• **What you need to do**
Would you print the records below from the first line through the line containing "Culture Type", skipping the pictures?

• **Source material**
════════════════════

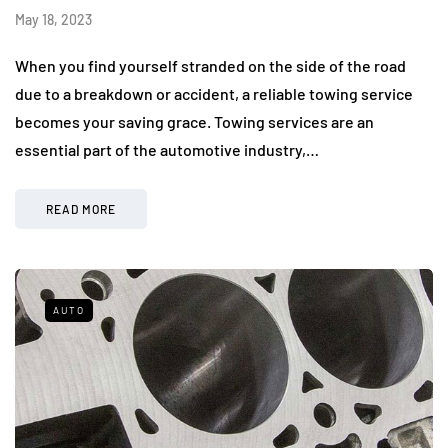
May 18, 2023
When you find yourself stranded on the side of the road
due to a breakdown or accident, a reliable towing service
becomes your saving grace. Towing services are an
essential part of the automotive industry,…
READ MORE
AUTO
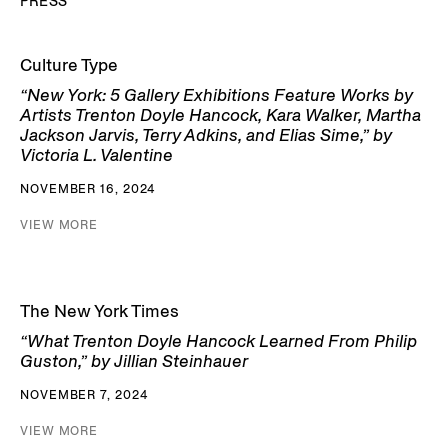
PRESS
Culture Type
“New York: 5 Gallery Exhibitions Feature Works by
Artists Trenton Doyle Hancock, Kara Walker, Martha
Jackson Jarvis, Terry Adkins, and Elias Sime,” by
Victoria L. Valentine
NOVEMBER 16, 2024
VIEW MORE
The New York Times
“What Trenton Doyle Hancock Learned From Philip
Guston,” by Jillian Steinhauer
NOVEMBER 7, 2024
VIEW MORE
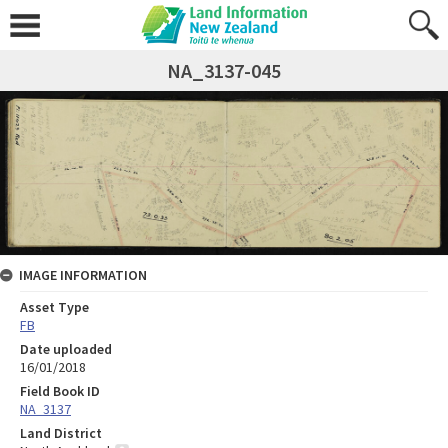
NA_3137-045
IMAGE INFORMATION
Asset Type
FB
Date uploaded
16/01/2018
Field Book ID
NA_3137
Land District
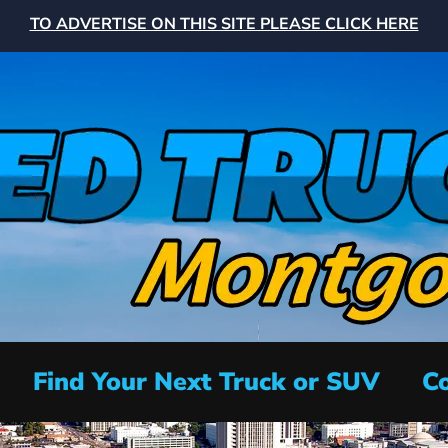
TO ADVERTISE ON THIS SITE PLEASE CLICK HERE
Find Your Next Truck or SUV
Co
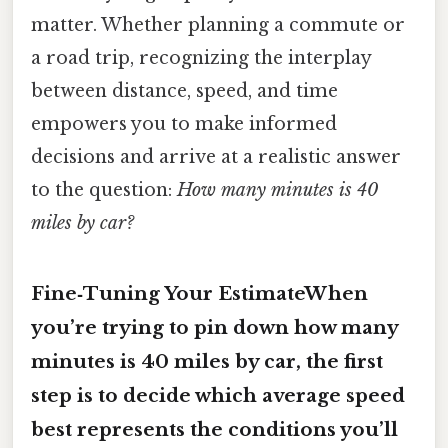
matter. Whether planning a commute or
a road trip, recognizing the interplay
between distance, speed, and time
empowers you to make informed
decisions and arrive at a realistic answer
to the question:
How many minutes is 40
miles by car?
Fine‑Tuning Your EstimateWhen
you’re trying to pin down how many
minutes is 40 miles by car, the first
step is to decide which average speed
best represents the conditions you’ll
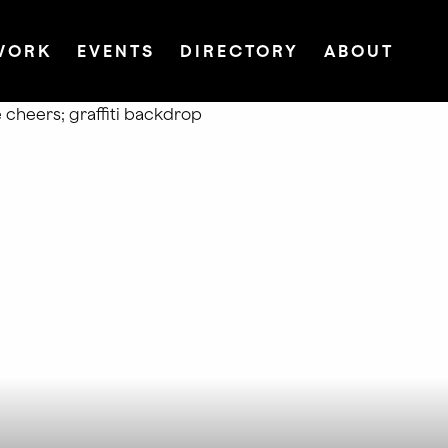
WORK
EVENTS
DIRECTORY
ABOUT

════════════════════

• **Answer below**
May 18, 2023
When you find yourself stranded on the side of the road
due to a breakdown or accident, a reliable towing service
becomes your saving grace. Towing services are an
essential part of the automotive industry,…
READ MORE
AUTO
PRESS
Culture Type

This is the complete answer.